• GIVEN DATA:
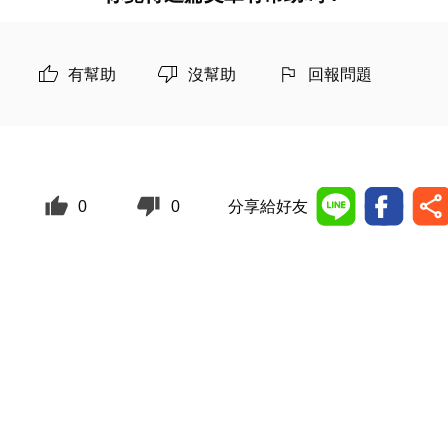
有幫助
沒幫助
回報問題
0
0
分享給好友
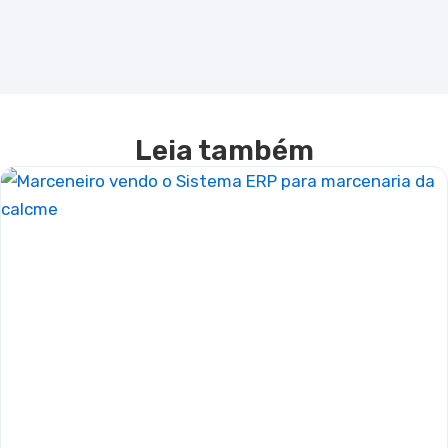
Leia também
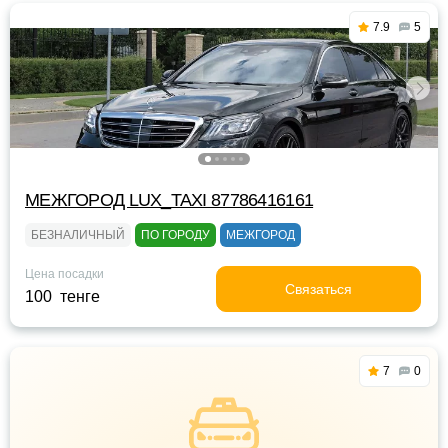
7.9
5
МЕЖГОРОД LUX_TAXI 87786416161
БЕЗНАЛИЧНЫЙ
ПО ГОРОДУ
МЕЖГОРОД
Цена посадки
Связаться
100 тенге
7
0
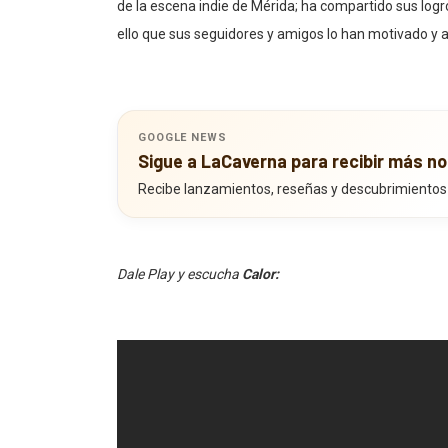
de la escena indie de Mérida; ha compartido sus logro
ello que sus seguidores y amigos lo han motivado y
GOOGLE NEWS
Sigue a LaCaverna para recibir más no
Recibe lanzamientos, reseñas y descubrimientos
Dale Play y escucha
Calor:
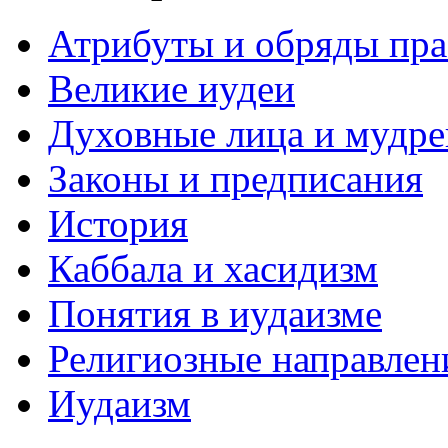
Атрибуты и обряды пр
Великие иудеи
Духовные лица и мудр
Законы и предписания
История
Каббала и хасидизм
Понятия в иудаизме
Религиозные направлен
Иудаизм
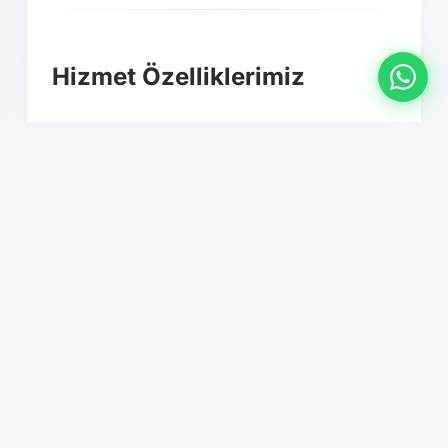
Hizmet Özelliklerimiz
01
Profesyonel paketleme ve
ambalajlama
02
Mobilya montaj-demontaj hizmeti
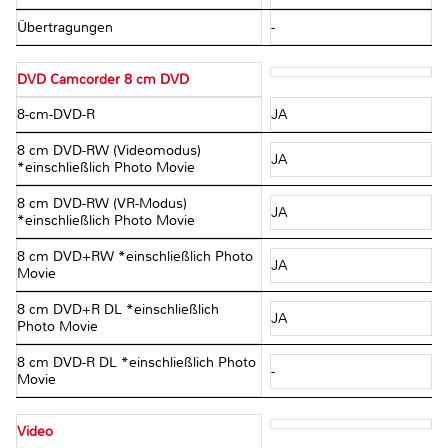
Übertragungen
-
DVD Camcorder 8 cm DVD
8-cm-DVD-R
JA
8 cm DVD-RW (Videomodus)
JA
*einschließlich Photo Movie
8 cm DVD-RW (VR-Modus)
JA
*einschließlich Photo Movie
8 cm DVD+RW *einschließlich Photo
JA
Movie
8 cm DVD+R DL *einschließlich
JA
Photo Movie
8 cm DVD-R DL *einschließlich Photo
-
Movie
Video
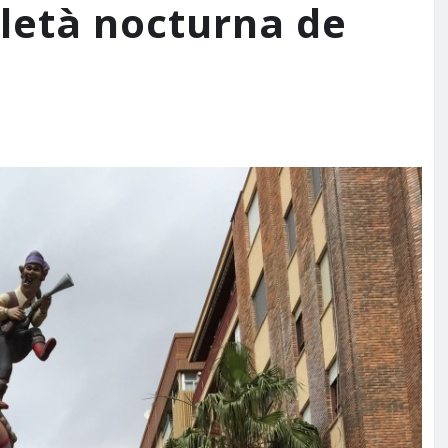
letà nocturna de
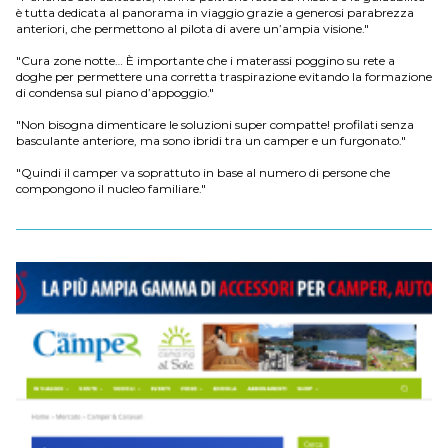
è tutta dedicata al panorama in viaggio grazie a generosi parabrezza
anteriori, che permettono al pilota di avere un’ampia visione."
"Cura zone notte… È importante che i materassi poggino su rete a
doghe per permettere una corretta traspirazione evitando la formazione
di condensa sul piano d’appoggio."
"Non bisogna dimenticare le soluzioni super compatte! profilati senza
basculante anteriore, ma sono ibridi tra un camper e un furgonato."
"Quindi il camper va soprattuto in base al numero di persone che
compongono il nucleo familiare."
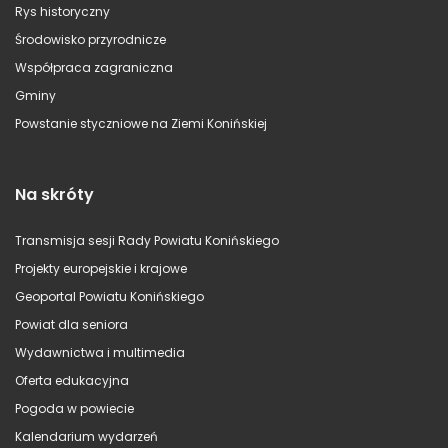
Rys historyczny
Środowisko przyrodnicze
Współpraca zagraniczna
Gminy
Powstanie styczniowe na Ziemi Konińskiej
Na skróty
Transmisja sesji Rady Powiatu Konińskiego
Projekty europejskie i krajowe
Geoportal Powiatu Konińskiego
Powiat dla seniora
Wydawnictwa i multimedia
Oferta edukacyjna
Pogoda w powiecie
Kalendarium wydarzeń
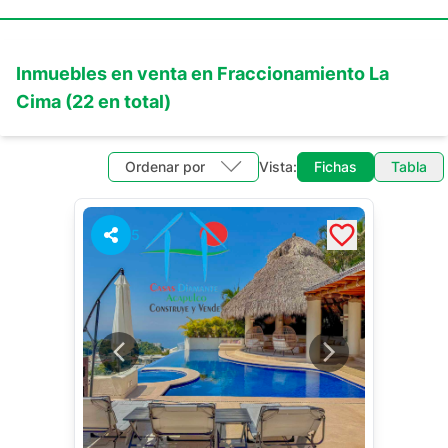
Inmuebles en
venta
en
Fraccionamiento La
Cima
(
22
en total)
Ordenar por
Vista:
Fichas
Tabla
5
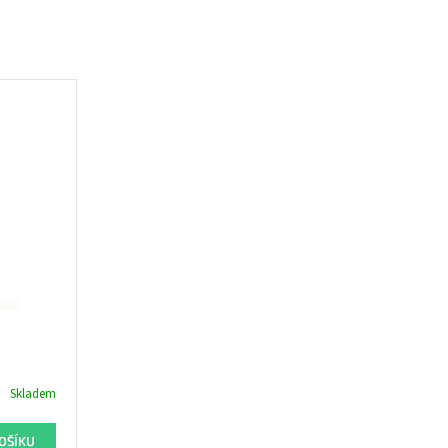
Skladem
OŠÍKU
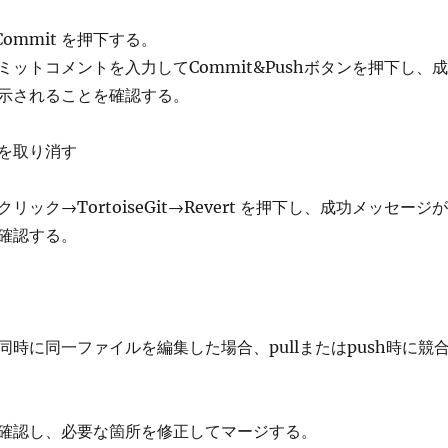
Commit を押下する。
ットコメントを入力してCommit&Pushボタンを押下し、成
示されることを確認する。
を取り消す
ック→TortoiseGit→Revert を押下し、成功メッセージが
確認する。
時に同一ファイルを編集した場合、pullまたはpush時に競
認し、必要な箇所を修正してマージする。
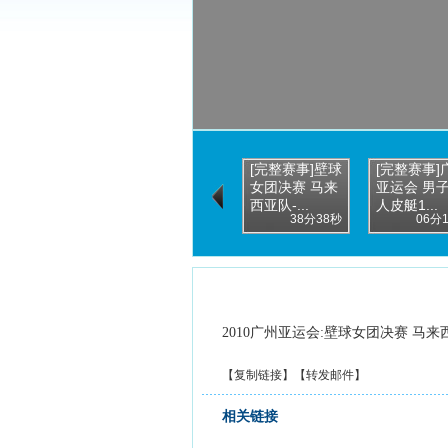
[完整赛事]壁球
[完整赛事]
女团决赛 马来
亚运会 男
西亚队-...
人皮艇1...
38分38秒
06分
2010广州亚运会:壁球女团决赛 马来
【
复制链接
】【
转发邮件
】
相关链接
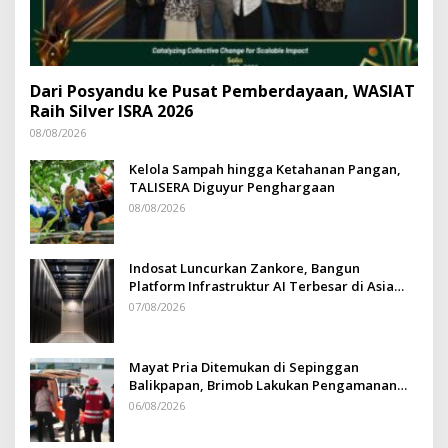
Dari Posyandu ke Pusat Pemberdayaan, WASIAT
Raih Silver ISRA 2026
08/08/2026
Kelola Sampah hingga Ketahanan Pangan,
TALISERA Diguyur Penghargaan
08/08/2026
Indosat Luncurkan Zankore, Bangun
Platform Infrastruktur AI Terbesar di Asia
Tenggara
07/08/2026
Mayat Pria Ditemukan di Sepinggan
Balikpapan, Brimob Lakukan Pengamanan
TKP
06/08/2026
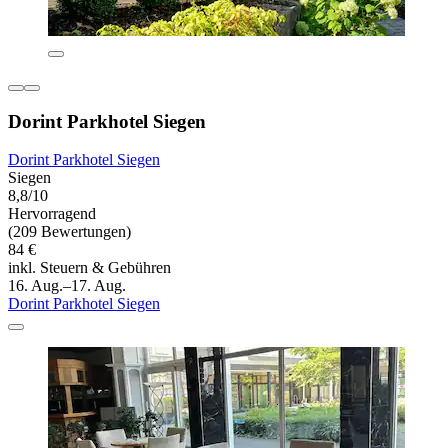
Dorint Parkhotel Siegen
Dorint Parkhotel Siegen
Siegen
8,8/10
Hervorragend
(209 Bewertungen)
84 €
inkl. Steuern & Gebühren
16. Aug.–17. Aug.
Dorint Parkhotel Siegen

• PROMPT:
Each entry above should be reproduced exactly, with the pictures removed.

• ANSWER SPACE:
有幫助
沒幫助
回報問題
0
0
分享給好友
Leia também
7.9
5
МЕЖГОРОД LUX_TAXI 87786416161
БЕЗНАЛИЧНЫЙ
ПО ГОРОДУ
МЕЖГОРОД
Цена посадки
Связаться
100 тенге
7
0
de la escena indie de Mérida; ha compartido sus logro
ello que sus seguidores y amigos lo han motivado y
GOOGLE NEWS
Sigue a LaCaverna para recibir más no
Recibe lanzamientos, reseñas y descubrimientos
Dale Play y escucha
Calor:
Атрибуты и обряды пр
Великие иудеи
Духовные лица и мудр
Законы и предписания
История
Каббала и хасидизм
Понятия в иудаизме
Религиозные направлен
Иудаизм
Hizmet Özelliklerimiz
01
Profesyonel paketleme ve
ambalajlama
02
Mobilya montaj-demontaj hizmeti
Übertragungen
-
DVD Camcorder 8 cm DVD
8-cm-DVD-R
JA
8 cm DVD-RW (Videomodus)
JA
*einschließlich Photo Movie
8 cm DVD-RW (VR-Modus)
JA
*einschließlich Photo Movie
8 cm DVD+RW *einschließlich Photo
JA
Movie
8 cm DVD+R DL *einschließlich
JA
Photo Movie
8 cm DVD-R DL *einschließlich Photo
-
Movie
Video
letà nocturna de
è tutta dedicata al panorama in viaggio grazie a generosi parabrezza
anteriori, che permettono al pilota di avere un’ampia visione."
"Cura zone notte… È importante che i materassi poggino su rete a
doghe per permettere una corretta traspirazione evitando la formazione
di condensa sul piano d’appoggio."
"Non bisogna dimenticare le soluzioni super compatte! profilati senza
basculante anteriore, ma sono ibridi tra un camper e un furgonato."
"Quindi il camper va soprattuto in base al numero di persone che
compongono il nucleo familiare."
Rys historyczny
Środowisko przyrodnicze
Współpraca zagraniczna
Gminy
Powstanie styczniowe na Ziemi Konińskiej
Na skróty
Transmisja sesji Rady Powiatu Konińskiego
Projekty europejskie i krajowe
Geoportal Powiatu Konińskiego
Powiat dla seniora
Wydawnictwa i multimedia
Oferta edukacyjna
Pogoda w powiecie
Kalendarium wydarzeń
Inmuebles en
venta
en
Fraccionamiento La
Cima
(
22
en total)
Ordenar por
Vista:
Fichas
Tabla
5
Skladem
OŠÍKU
Commit を押下する。
ットコメントを入力してCommit&Pushボタンを押下し、成
示されることを確認する。
を取り消す
ック→TortoiseGit→Revert を押下し、成功メッセージが
確認する。
時に同一ファイルを編集した場合、pullまたはpush時に競
認し、必要な箇所を修正してマージする。
[完整赛事]壁球
[完整赛事]
女团决赛 马来
亚运会 男
西亚队-...
人皮艇1...
38分38秒
06分
2010广州亚运会:壁球女团决赛 马来
【
复制链接
】【
转发邮件
】
相关链接
Dari Posyandu ke Pusat Pemberdayaan, WASIAT
Raih Silver ISRA 2026
08/08/2026
Kelola Sampah hingga Ketahanan Pangan,
TALISERA Diguyur Penghargaan
08/08/2026
Indosat Luncurkan Zankore, Bangun
Platform Infrastruktur AI Terbesar di Asia
Tenggara
07/08/2026
Mayat Pria Ditemukan di Sepinggan
Balikpapan, Brimob Lakukan Pengamanan
TKP
06/08/2026
Dorint Parkhotel Siegen
Dorint Parkhotel Siegen
Siegen
8,8/10
Hervorragend
(209 Bewertungen)
84 €
inkl. Steuern & Gebühren
16. Aug.–17. Aug.
Dorint Parkhotel Siegen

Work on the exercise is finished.